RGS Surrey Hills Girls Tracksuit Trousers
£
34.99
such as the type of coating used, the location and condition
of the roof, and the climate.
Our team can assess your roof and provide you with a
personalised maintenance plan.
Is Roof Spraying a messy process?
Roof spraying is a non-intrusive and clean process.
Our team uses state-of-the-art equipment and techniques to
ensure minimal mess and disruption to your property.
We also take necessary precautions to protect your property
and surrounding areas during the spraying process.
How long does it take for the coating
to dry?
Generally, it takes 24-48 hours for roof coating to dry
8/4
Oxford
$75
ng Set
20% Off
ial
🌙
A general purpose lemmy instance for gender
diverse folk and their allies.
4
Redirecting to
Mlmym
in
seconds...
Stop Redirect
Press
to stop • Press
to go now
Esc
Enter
---
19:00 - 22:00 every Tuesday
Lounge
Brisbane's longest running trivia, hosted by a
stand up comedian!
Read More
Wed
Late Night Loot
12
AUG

→ Exercise: Filter the entries and copy each line with "property".

→ Output for this exercise:
ensure minimal mess and disruption to your property.
We also take necessary precautions to protect your property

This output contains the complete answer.